3.         There were 118,348,386 Ordinary Shares in issue at 31 July 2008 (31 January 2008 – 118,348,386, 31 July 2007 – 118,348,386). The weighted average number of Ordinary Shares in issue during the period, used in calculating the return per share, was 118,348,386 (year ended 31 January 2008 – 118,423,728, six months ended 31 July 2007 – 118,500,320).
 
4.         During the six months ended 31 July 2008 the Company bought no Ordinary Shares for cancellation (year ended 31 January 2008 - 500,000 shares, six months ended 31 July 2007 - 500,000 shares).
 
5.         These accounts have not been audited or reviewed by the Company’s auditors pursuant to the Auditing Practices Board guidance on the review of interim financial information.
           
6.         These are not statutory accounts in terms of Section 240 of the Companies Act 1985 and are unaudited. Statutory accounts for the year to 31 January 2008, which received an unqualified audit report, have been lodged with the Registrar of Companies. No statutory accounts in respect of any period after 31 January 2008 have been reported on by the Company’s auditors or delivered to the Registrar of Companies.
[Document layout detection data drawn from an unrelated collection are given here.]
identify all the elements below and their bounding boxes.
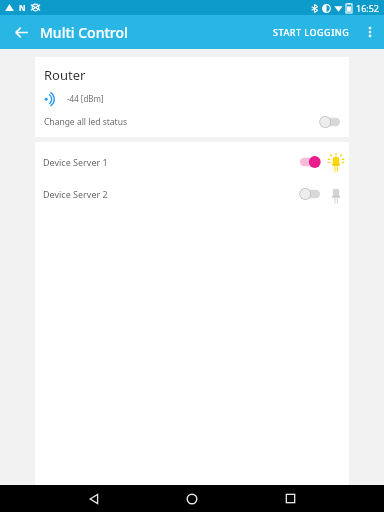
- staticText: Device Server 2: [43, 188, 108, 200]
- staticText: START LOGGING: [273, 26, 350, 38]
- button[interactable]: More options: [356, 18, 384, 46]
- button[interactable]: Change all led status: [36, 114, 348, 130]
- button[interactable]: Home: [177, 485, 207, 512]
- button[interactable]: Recents: [275, 485, 305, 512]
- button[interactable]: Device Server 2: [35, 182, 349, 206]
- button[interactable]: Back: [8, 19, 34, 45]
- staticText: -44 [dBm]: [67, 93, 104, 104]
- button[interactable]: Device Server 1: [35, 150, 349, 174]
- staticText: Multi Control: [40, 23, 128, 42]
- button[interactable]: Toggle off: [298, 186, 322, 202]
- staticText: 16:52: [356, 2, 380, 14]
- button[interactable]: Toggle on: [298, 154, 322, 170]
- button[interactable]: START LOGGING: [267, 20, 356, 44]
- staticText: Router: [44, 66, 86, 84]
- staticText: N: [19, 2, 26, 13]
- staticText: Device Server 1: [43, 156, 108, 168]
- staticText: Change all led status: [44, 116, 127, 128]
- button[interactable]: Toggle off: [318, 114, 342, 130]
- button[interactable]: Back: [79, 485, 109, 512]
The Half Yearly Financial Report will be available on the Company’s website: www.pacific-assets.co.uk.

 


  

Statement of Principal Risks and Uncertainties


The Company's assets consist principally of listed securities and its main risks are therefore market related. The Company is also exposed to currency risk in respect of the markets in which it invests. Other risks faced by the Company include external, investment and strategic, regulatory, operational, and financial risks. These risks, and the way in which they are managed, are described in more detail under the heading Principal Risks and Risk Management within the Business Review in the Company's Annual Report for the year ended 31 January 2008. The Company's principal risks and uncertainties have not changed materially since the date of that report and are not expected to change materially for the remaining six months of the Company's financial year.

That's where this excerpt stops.